A second emerging challenge pertains to climate and sustainability. With climate risks escalating and stakeholder scrutiny intensifying, robust sustainability reporting will no longer be a nicety but will become a necessity for financial and non-financial entities. The Reserve Bank has also issued draft regulations on disclosures in climate related risk. The complexity and diversity inherent in financial firms makes assessment of climate risk challenging and there is a vital role that the auditors can play in the process. For an audit to be effective, it should consider the needs and the expectations of users. These emerging issues highlight that the responsibilities of auditors have increased manifold and they should consider whether specialized skills are necessary to understand the design, implementation, and effectiveness of controls. Equally important is the ability and skills of the auditors to respond to these expectations so as to provide reasonable assurance and ultimately ensure a high-quality audit outcome.

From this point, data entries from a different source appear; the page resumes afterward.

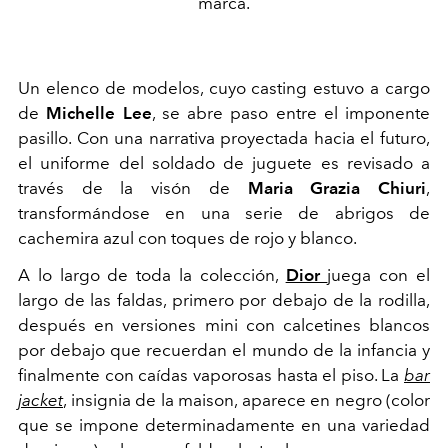
marca.
Un elenco de modelos, cuyo casting estuvo a cargo
de
Michelle Lee
, se abre paso entre el imponente
pasillo. Con una narrativa proyectada hacia el futuro,
el uniforme del soldado de juguete es revisado a
través de la visón de
Maria Grazia Chiuri
,
transformándose en una serie de abrigos de
cachemira azul con toques de rojo y blanco.
A lo largo de toda la colección,
Dior
juega con el
largo de las faldas, primero por debajo de la rodilla,
después en versiones mini con calcetines blancos
por debajo que recuerdan el mundo de la infancia y
finalmente con caídas vaporosas hasta el piso. La
bar
jacket
, insignia de la maison, aparece en negro (color
que se impone determinadamente en una variedad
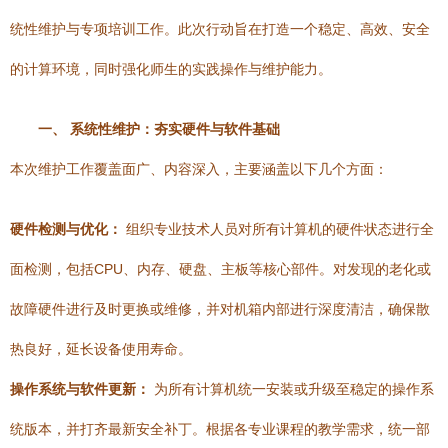
统性维护与专项培训工作。此次行动旨在打造一个稳定、高效、安全
的计算环境，同时强化师生的实践操作与维护能力。
一、 系统性维护：夯实硬件与软件基础
本次维护工作覆盖面广、内容深入，主要涵盖以下几个方面：
硬件检测与优化：
组织专业技术人员对所有计算机的硬件状态进行全
面检测，包括CPU、内存、硬盘、主板等核心部件。对发现的老化或
故障硬件进行及时更换或维修，并对机箱内部进行深度清洁，确保散
热良好，延长设备使用寿命。
操作系统与软件更新：
为所有计算机统一安装或升级至稳定的操作系
统版本，并打齐最新安全补丁。根据各专业课程的教学需求，统一部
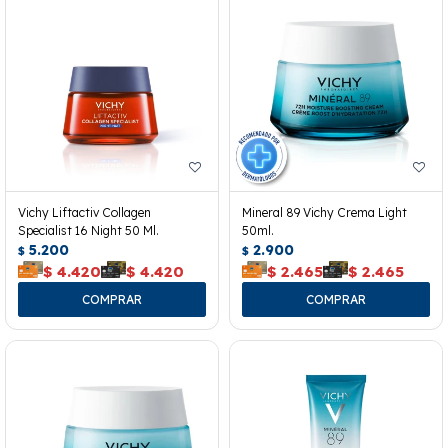
Vichy Liftactiv Collagen
Mineral 89 Vichy Crema Light
Specialist 16 Night 50 Ml.
50ml.
5.200
2.900
$
$
$
4.420
$
4.420
$
2.465
$
2.465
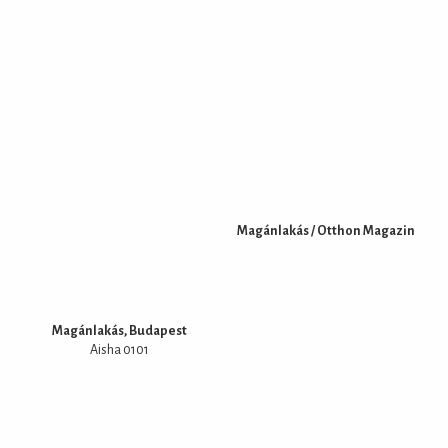
Magánlakás / Otthon Magazin
Magánlakás, Budapest
Aisha 0101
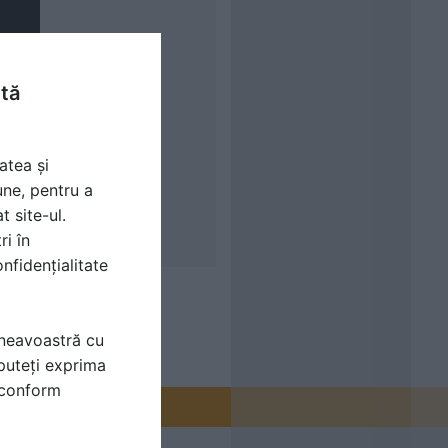
ntă
atea și
une, pentru a
t site-ul.
ri în
nfidențialitate
mneavoastră cu
puteți exprima
i conform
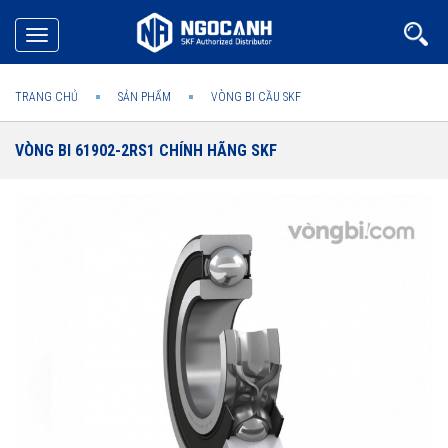
Toggle
navigation
TRANG CHỦ
SẢN PHẨM
VÒNG BI CẦU SKF
VÒNG BI 61902-2RS1 CHÍNH HÃNG SKF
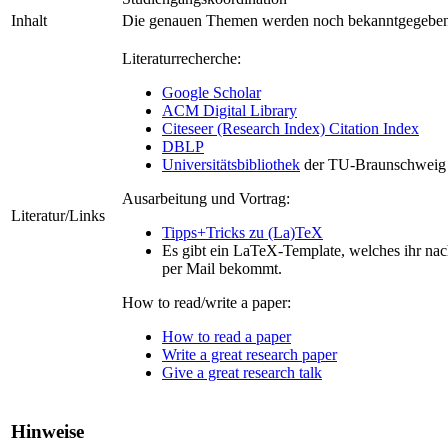
Inhalt
Die genauen Themen werden noch bekanntgegeben
Literaturrecherche:
Google Scholar
ACM Digital Library
Citeseer (Research Index) Citation Index
DBLP
Universitätsbibliothek
der TU-Braunschweig
Ausarbeitung und Vortrag:
Literatur/Links
Tipps+Tricks zu (La)TeX
Es gibt ein LaTeX-Template, welches ihr na
per Mail bekommt.
How to read/write a paper:
How to read a paper
Write a great research paper
Give a great research talk
Hinweise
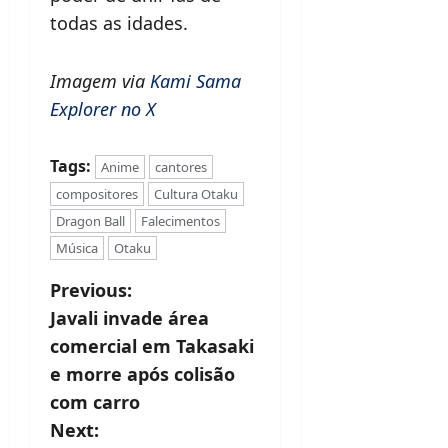
todas as idades.
Imagem via
Kami Sama
Explorer no X
Tags:
Anime
cantores
compositores
Cultura Otaku
Dragon Ball
Falecimentos
Música
Otaku
P
Previous:
Javali invade área
o
comercial em Takasaki
s
e morre após colisão
t
com carro
Next:
n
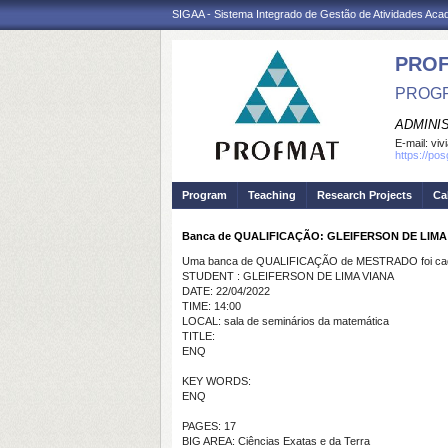
SIGAA - Sistema Integrado de Gestão de Atividades Ac
PRO
PROGR
ADMINI
E-mail:
viv
https://po
Program
Teaching
Research Projects
Ca
Banca de QUALIFICAÇÃO: GLEIFERSON DE LIMA
Uma banca de QUALIFICAÇÃO de MESTRADO foi cada
STUDENT : GLEIFERSON DE LIMA VIANA
DATE: 22/04/2022
TIME: 14:00
LOCAL: sala de seminários da matemática
TITLE:
ENQ
KEY WORDS:
ENQ
PAGES: 17
BIG AREA: Ciências Exatas e da Terra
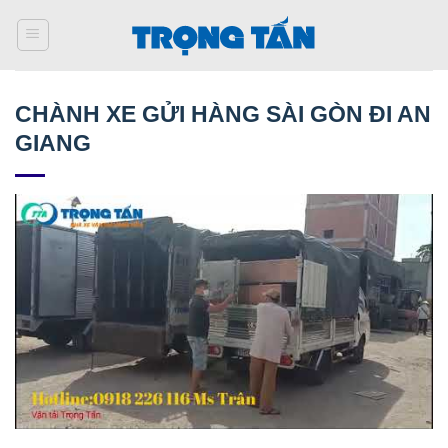
Bỏ
qua
nội
dung
CHÀNH XE GỬI HÀNG SÀI GÒN ĐI AN
GIANG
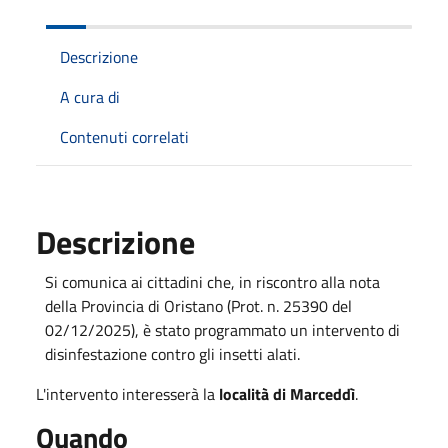
Descrizione
A cura di
Contenuti correlati
Descrizione
Si comunica ai cittadini che, in riscontro alla nota
della Provincia di Oristano (Prot. n. 25390 del
02/12/2025), è stato programmato un intervento di
disinfestazione contro gli insetti alati.
L'intervento interesserà la
località di Marceddì
.
Quando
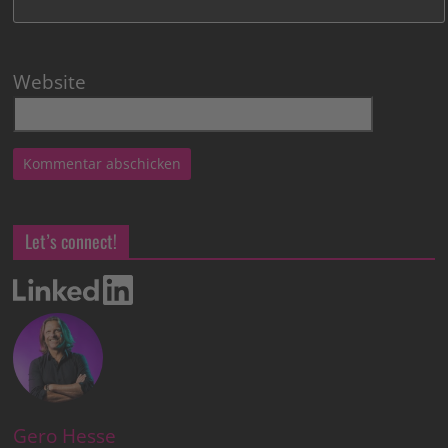
Website
Let’s connect!
Gero Hesse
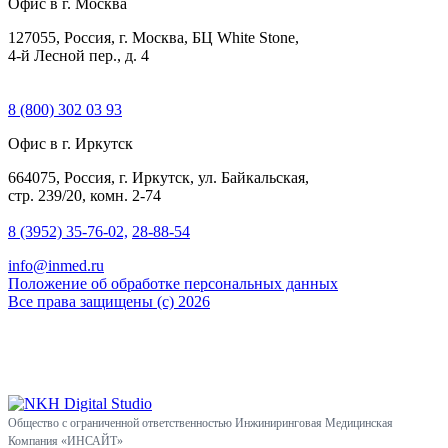
Офис в г. Москва
127055, Россия, г. Москва, БЦ White Stone,
4-й Лесной пер., д. 4
8 (800) 302 03 93
Офис в г. Иркутск
664075, Россия, г. Иркутск, ул. Байкальская,
стр. 239/20, комн. 2-74
8 (3952) 35-76-02,
28-88-54
info@inmed.ru
Положение об обработке персональных данных
Все права защищены (с) 2026
Общество с ограниченной ответственностью Инжиниринговая Медицинская
Компания «ИНСАЙТ»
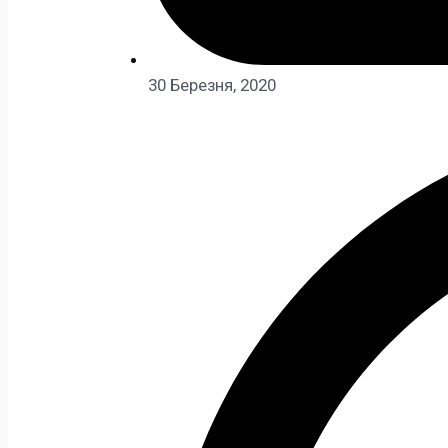
30 Березня, 2020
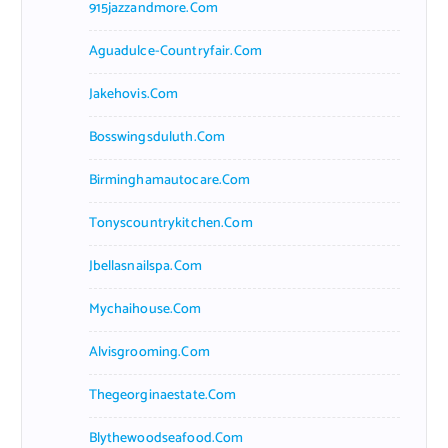
915jazzandmore.com
Aguadulce-Countryfair.com
Jakehovis.com
Bosswingsduluth.com
Birminghamautocare.com
Tonyscountrykitchen.com
Jbellasnailspa.com
Mychaihouse.com
Alvisgrooming.com
Thegeorginaestate.com
Blythewoodseafood.com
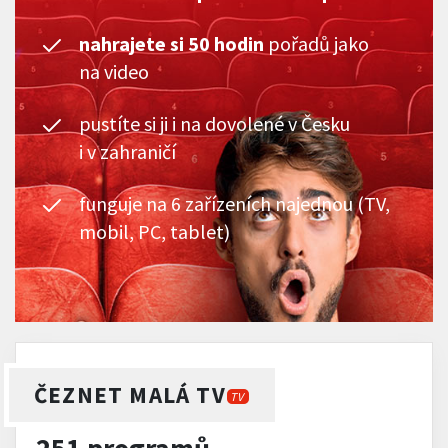
nahrajete si 50 hodin
pořadů jako
na video
pustíte si ji i na dovolené v Česku
i v zahraničí
funguje na 6 zařízeních najednou (TV,
mobil, PC, tablet)
ČEZNET MALÁ TV
TV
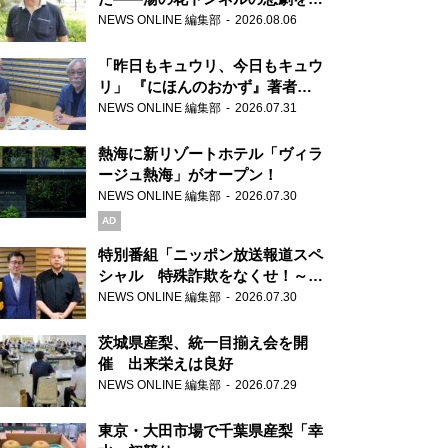
り継ぐ男性
NEWS ONLINE 編集部
2026.08.06
「昨日もキュウリ、今日もキュウ
リ」 『にほんのおかず』著者が
見つけた家庭料理の知恵
NEWS ONLINE 編集部
2026.07.31
熱海に新リゾートホテル「ヴィラ
ージュ熱海」がオープン！
NEWS ONLINE 編集部
2026.07.30
AD
特別番組「ニッポン放送報道スペ
シャル 特殊詐欺をなくせ！～被
害者・加害者・警視庁が語るトク
NEWS ONLINE 編集部
2026.07.30
リュウの実態～」放送
茨城県産梨、統一目揃え会を開
催 出来栄えは良好
NEWS ONLINE 編集部
2026.07.29
東京・大田市場で千葉県産梨「幸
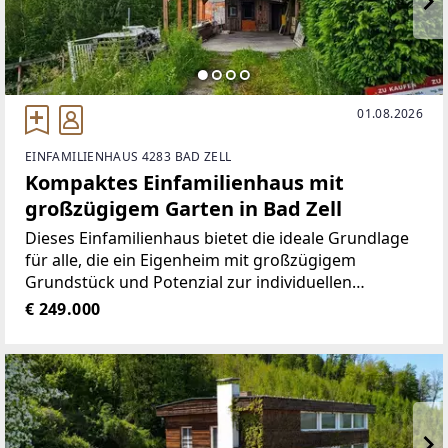
01.08.2026
EINFAMILIENHAUS 4283 BAD ZELL
Kompaktes Einfamilienhaus mit
großzügigem Garten in Bad Zell
Dieses Einfamilienhaus bietet die ideale Grundlage
für alle, die ein Eigenheim mit großzügigem
Grundstück und Potenzial zur individuellen
Gestaltung suchen. Es ermöglicht sich, die
€ 249.000
Immobilie nach den eigenen Vorstellungen zu
modernisieren und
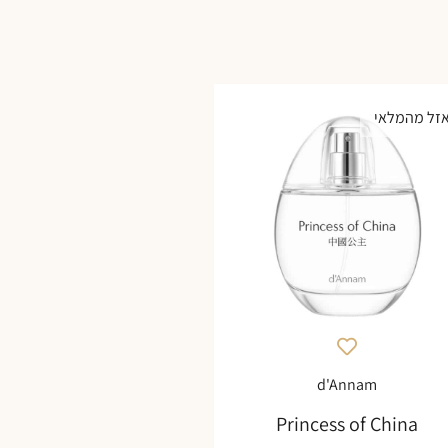
זל מהמלאי
d'Annam
Princess of China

He said that even as banks navigate an increasingly complex emerging landscape, a harmonised approach by the regulators and auditors can remove the blind spots in risk identification and mitigation. This would help in achieving our shared goal of financial stability as well as ensure robustness of individual institutions. Therefore, there is need for deeper engagement and collaboration between regulators and auditors, he emphasized. This has also been emphasized in the Basel Core Principles for Effective Banking Supervision on ‘Financial Reporting and External Audit’ which encourages the supervisors (regulators) to periodically meet the external auditors to discuss issues of common interest relating to bank operations. He acknowledged that external audit is an indispensable component of a robust regulatory framework and a closer collaboration is must to ensure the health, stability and integrity of the financial system. Addressing the conference, Swaminathan J, Deputy Governor, RBI said disclosures are the cornerstone of transparency. Clear disclosures bridge the gap between what management knows and what external users can infer from financial statements.
But the moot question is, how much disclosure is ‘good enough’ to ensure a clear understanding without overwhelming users with information overload. Striking a balance between comprehensive disclosure and conciseness is a tight rope walk. When disclosures are clear and comprehensive, they foster trust in the market. Financial reports of an entity offer a window into its financial performance as well as risk profile and therefore, financial reporting is often referred to as the “language” for “communication” between an entity and its external stakeholders, he said. The “communication” can be effective only if both the management and the stakeholders speak the same “language”. For this, we need a common language, in the form of a set of rules and principles, which is where the accounting standards come into play. Financial statements prepared on the basis of a set of common codified principles and standards reduce information asymmetry; enhance comparability and transparency between entities and across jurisdictions; and make the information provided through the financial reporting ecosystem relevant and reliable.